#### Problem statement
Using the records below, copy every line that holds the string "label".

#### Extracted information

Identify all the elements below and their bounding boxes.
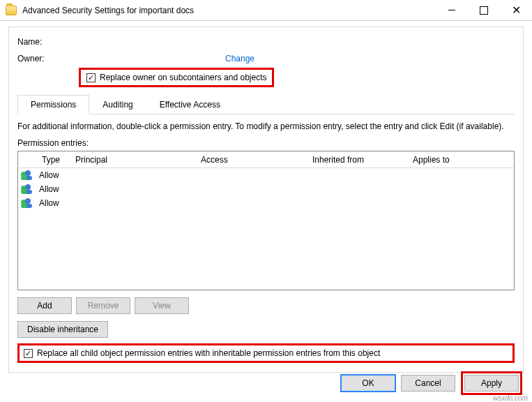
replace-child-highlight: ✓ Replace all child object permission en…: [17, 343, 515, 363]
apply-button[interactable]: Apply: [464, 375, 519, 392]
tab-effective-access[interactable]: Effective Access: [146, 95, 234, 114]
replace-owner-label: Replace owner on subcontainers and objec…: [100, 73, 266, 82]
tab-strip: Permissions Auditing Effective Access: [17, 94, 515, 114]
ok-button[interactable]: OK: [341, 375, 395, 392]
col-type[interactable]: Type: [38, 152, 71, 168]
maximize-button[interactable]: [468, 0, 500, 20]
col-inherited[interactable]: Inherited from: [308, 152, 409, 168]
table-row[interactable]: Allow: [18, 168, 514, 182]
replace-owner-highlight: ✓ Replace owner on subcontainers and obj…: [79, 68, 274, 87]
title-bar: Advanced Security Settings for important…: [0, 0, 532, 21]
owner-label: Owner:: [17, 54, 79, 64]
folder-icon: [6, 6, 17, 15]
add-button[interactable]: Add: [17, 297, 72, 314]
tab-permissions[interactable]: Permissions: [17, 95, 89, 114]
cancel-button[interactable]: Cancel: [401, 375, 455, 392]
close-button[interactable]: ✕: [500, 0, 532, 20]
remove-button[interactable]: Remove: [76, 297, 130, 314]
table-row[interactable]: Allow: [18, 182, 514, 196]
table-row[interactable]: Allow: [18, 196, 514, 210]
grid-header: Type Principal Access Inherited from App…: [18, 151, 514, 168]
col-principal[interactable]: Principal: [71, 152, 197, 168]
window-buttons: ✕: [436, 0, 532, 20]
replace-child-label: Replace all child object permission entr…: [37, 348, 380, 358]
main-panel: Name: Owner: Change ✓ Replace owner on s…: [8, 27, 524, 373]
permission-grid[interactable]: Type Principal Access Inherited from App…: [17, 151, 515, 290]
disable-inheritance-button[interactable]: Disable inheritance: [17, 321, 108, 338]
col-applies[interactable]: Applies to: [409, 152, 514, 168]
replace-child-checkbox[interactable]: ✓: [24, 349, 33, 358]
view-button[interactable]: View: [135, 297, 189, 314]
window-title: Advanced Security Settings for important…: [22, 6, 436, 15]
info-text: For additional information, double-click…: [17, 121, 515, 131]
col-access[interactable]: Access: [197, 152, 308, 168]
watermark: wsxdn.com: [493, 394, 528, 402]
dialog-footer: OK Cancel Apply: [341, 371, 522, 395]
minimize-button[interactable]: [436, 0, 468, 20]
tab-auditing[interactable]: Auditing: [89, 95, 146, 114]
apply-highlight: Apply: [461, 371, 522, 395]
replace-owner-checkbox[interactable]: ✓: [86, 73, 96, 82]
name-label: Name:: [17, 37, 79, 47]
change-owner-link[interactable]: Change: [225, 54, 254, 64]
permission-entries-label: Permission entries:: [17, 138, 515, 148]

---

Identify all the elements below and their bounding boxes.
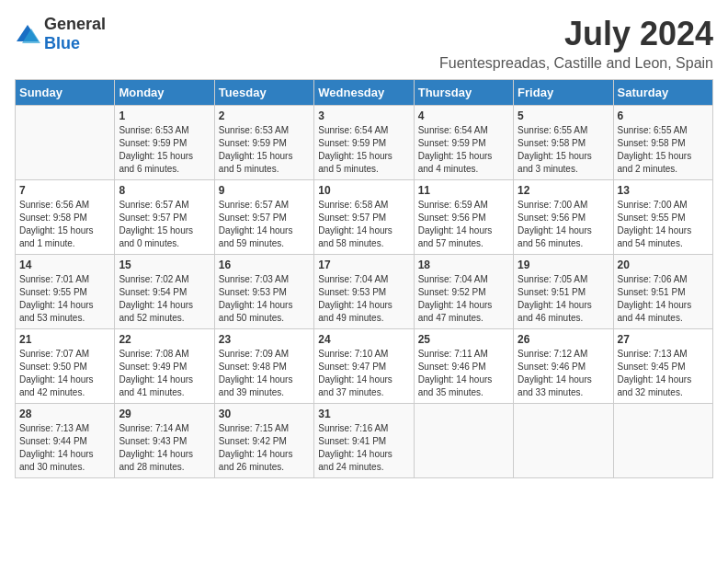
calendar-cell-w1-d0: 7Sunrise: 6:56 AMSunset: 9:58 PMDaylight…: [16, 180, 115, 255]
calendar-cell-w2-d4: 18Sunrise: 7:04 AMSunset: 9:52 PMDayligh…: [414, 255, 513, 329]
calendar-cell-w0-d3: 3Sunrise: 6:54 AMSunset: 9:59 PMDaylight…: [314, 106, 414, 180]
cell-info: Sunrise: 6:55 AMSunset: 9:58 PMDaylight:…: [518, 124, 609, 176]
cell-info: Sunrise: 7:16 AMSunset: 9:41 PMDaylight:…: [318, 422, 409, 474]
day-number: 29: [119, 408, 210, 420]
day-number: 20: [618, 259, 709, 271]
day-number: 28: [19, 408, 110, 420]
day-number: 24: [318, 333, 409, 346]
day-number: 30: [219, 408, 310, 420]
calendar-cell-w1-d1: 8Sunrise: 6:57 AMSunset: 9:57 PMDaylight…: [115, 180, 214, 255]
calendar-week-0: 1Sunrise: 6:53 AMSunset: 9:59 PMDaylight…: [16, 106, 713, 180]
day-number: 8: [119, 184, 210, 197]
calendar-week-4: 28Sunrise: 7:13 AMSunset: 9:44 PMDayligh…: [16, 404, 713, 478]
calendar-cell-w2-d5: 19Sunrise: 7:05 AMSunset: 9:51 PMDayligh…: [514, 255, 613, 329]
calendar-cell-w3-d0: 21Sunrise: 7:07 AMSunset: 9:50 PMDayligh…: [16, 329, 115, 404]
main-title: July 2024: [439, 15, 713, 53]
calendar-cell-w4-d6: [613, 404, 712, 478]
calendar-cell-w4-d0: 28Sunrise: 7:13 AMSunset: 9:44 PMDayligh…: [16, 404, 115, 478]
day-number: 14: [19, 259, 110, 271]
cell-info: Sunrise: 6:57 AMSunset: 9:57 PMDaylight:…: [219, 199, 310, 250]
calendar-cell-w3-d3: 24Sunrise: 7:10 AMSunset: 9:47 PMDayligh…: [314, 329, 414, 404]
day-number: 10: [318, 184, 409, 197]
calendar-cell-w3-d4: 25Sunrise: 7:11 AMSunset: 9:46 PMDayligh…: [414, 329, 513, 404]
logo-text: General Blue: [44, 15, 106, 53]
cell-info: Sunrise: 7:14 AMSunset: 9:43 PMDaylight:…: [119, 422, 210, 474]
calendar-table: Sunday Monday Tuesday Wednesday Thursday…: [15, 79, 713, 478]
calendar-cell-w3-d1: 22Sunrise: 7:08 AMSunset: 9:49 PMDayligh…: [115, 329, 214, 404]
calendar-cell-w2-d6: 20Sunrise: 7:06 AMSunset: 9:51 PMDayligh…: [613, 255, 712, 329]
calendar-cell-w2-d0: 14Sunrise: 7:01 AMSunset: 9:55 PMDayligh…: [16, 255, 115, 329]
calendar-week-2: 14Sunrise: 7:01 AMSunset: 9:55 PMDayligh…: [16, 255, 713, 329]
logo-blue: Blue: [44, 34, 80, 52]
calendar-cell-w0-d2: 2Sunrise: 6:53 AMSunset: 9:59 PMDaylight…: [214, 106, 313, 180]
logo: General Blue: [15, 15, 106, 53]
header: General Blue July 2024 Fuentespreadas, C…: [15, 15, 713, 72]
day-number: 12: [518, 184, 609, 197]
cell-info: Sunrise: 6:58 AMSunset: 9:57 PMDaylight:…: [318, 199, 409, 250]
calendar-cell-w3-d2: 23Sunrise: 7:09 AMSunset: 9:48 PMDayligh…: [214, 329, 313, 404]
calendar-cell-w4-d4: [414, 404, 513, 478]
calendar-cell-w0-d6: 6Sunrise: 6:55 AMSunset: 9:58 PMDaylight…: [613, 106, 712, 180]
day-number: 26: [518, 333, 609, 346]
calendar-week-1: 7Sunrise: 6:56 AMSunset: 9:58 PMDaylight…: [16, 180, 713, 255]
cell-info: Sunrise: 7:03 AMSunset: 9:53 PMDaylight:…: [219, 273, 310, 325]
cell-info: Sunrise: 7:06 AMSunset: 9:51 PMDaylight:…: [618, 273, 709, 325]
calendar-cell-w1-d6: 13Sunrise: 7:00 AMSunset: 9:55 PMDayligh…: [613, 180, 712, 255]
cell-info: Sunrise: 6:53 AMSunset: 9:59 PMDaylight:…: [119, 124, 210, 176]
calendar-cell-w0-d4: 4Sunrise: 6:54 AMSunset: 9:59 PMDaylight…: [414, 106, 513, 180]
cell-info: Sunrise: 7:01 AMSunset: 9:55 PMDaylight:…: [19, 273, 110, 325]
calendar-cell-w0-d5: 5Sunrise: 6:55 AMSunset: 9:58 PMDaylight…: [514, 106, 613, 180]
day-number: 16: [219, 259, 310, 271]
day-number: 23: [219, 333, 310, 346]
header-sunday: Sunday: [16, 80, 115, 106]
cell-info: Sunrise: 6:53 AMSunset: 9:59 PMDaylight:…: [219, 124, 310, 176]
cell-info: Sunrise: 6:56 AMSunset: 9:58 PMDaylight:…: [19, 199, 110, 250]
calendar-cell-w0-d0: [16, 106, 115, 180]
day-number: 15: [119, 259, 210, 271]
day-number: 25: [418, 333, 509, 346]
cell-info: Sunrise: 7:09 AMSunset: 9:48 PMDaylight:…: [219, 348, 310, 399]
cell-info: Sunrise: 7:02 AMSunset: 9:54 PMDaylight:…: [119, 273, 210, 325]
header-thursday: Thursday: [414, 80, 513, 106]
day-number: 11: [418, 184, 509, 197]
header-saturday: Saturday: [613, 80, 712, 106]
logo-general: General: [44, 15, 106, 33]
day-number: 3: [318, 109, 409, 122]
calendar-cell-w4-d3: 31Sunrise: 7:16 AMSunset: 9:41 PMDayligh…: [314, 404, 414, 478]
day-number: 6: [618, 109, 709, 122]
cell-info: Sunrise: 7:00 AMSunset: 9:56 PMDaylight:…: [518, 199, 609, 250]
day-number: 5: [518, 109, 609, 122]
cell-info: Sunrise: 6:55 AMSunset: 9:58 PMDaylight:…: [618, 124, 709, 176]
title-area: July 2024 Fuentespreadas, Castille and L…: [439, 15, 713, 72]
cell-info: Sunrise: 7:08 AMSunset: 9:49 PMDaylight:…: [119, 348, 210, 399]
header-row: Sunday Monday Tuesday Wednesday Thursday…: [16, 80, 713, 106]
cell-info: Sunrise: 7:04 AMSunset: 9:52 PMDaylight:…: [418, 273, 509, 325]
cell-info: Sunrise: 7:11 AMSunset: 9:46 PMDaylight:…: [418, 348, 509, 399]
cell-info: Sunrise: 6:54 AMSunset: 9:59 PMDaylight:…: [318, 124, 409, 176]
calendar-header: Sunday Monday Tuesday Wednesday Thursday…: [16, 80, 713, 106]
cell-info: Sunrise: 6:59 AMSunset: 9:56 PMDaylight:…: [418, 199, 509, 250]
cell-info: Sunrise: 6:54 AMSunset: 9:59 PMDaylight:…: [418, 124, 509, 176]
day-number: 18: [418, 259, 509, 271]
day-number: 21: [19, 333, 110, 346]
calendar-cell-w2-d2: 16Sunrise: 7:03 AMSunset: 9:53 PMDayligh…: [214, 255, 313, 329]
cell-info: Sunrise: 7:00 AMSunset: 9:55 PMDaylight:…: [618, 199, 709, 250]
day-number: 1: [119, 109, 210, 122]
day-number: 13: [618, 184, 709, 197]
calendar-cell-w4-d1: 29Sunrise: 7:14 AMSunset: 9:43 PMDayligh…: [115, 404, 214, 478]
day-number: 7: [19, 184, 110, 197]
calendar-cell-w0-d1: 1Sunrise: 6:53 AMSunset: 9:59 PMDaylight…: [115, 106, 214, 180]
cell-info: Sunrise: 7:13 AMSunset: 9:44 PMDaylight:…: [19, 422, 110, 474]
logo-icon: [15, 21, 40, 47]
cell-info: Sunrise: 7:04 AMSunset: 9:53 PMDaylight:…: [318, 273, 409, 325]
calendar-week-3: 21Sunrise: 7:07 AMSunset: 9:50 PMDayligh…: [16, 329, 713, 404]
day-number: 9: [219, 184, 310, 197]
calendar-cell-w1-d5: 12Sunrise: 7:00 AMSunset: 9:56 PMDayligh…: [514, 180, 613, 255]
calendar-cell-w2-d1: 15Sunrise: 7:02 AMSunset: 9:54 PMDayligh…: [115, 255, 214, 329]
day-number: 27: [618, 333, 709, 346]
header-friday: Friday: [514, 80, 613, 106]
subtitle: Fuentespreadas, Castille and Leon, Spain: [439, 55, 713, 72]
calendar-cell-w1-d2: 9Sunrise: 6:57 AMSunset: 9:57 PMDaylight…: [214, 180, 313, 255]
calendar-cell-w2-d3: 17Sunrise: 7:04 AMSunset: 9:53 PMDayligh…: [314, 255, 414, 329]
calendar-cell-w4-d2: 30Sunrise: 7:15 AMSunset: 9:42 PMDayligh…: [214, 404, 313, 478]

#### Output of the exercise
replace-owner-label: Replace owner on subcontainers and objec…: [100, 73, 266, 82]
owner-label: Owner:: [17, 54, 79, 64]
replace-child-label: Replace all child object permission entr…: [37, 348, 380, 358]
name-label: Name:: [17, 37, 79, 47]
permission-entries-label: Permission entries:: [17, 138, 515, 148]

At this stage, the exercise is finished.